Spendius se frappa la main contre les barreaux d'une grille. Ils la secouèrent, elle céda, et ils se trouvèrent sur les marches d'un escalier. Une porte de bronze le fermait en haut. Avec la pointe d'un poignard, ils écartèrent la barre que l'on ouvrait du dehors ; tout à coup le grand air pur les enveloppa.

La nuit était pleine de silence, et le ciel avait une hauteur démesurée. Des bouquets d'arbres débordaient sur les longues lignes des murs. La ville entière dormait. Les feux des avant-postes brillaient comme des étoiles perdues.

Spendius, qui avait passé trois ans dans l'ergastule, connaissait imparfaitement les quartiers. Mâtho conjectura que, pour se rendre au palais d'Hamilcar, ils devaient prendre sur la gauche, en traversant les Mappales.

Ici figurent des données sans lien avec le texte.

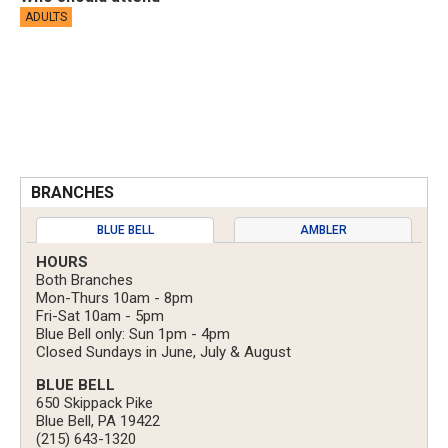
ADULTS
BRANCHES
BLUE BELL
AMBLER
HOURS
Both Branches
Mon-Thurs 10am - 8pm
Fri-Sat 10am - 5pm
Blue Bell only: Sun 1pm - 4pm
Closed Sundays in June, July & August
BLUE BELL
650 Skippack Pike
Blue Bell, PA 19422
(215) 643-1320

«Non, dit Spendius, conduis-moi au temple de Tanit.»

Mâtho voulut parler.

«Rappelle-toi ! » fit l'ancien esclave ; et, levant son bras, il lui montra la planète de Chabar qui resplendissait.

Alors Mâtho se tourna silencieusement vers l'Acropole.

Ils rampaient le long des clôtures de nopals qui bordaient les sentiers. L'eau coulait de leurs membres sur la poussière. Leurs sandales humides ne faisaient aucun bruit ; Spendius, avec ses yeux plus flamboyants que des torches, à chaque pas fouillait les buissons ; - et il marchait derrière Mâtho, les mains posées sur les deux poignards qu'il portait aux bras, tenus au-dessous de l'aisselle par un cercle de cuir.